While the storm tracked north of Washington D.C., there was still some concern that the storm surge could affect the low-lying city. But rather than leave the event early, Shunt decided to stick it out until Monday.

“It was scary. We knew there was the potential of flooding, but this is Model UN. You don’t just walk away from Model UN. They don’t hold these things every month. It’s quarterly! And sometimes they only have three in a year,” said Shunt.

But by midday Monday the storm lashed the capitol with 70-mile-an-hour winds and seven inches of rain, forcing the closure of both Dulles International Airport and Reagan National Airport and postponing the group’s flight back to California.

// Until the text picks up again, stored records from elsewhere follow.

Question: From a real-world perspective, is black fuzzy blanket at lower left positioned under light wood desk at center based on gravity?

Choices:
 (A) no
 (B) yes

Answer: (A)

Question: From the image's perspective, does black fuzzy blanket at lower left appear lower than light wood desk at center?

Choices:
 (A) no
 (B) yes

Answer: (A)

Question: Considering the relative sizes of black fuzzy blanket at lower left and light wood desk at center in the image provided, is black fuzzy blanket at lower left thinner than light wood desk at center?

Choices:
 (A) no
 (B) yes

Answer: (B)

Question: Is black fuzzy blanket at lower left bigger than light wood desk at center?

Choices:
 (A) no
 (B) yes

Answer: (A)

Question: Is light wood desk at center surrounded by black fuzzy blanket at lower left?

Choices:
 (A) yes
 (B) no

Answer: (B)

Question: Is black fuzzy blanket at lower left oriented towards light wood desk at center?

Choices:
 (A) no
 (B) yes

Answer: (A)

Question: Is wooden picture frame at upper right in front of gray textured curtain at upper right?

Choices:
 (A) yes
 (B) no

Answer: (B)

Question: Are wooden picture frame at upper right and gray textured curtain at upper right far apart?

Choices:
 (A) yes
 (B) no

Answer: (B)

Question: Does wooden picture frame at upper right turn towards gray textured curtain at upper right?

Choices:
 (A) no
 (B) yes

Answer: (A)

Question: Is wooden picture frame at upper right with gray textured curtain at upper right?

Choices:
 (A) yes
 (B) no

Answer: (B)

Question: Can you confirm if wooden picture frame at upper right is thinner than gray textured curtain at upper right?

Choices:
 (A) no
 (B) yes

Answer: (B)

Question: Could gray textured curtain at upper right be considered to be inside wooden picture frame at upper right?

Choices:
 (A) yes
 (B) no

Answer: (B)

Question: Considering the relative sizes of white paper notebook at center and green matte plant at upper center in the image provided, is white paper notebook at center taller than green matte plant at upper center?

With the federal government offices closed as well as the city’s famed Smithsonian Museum, the 12 UEDSD were stuck in their modest Holiday Inn hotel along with many of their fellow Model UN participants, forced to watch TV, read books and play Apples to Apples while the storm raged mostly to the north of them.

“It was scary for them. These students are from the desert. They hardly ever see rain, not to mention rain of this magnitude. Seven inches! And 70-mile-an-hour winds. Sure we get those every fall with the Santa Anas, but even then it’s pretty scary,” Shunt said.

“I just studied for my midterms,” said senior Josephine Sedles. “It was horrifying. The biggest bummer is that I didn’t get to wear my Halloween costume on Wednesday. I’ll never get this Halloween back.”

“I totally hooked up with that girl from Notre Dame,” added Jonathan Arlington. “Dude, what they say about Catholic school girls? Damn. This was better than going down to the Gaslamp. A totally target rich environment.”

By the next morning the students were winging their way home, touching down at Lindbergh Field late that night.

“We’re glad to be home, back from such a terrifying experience,” Shunt said. “This is the sort of trip that will stick in their memories for a long time. Fear will do that to you. It sticks with you.”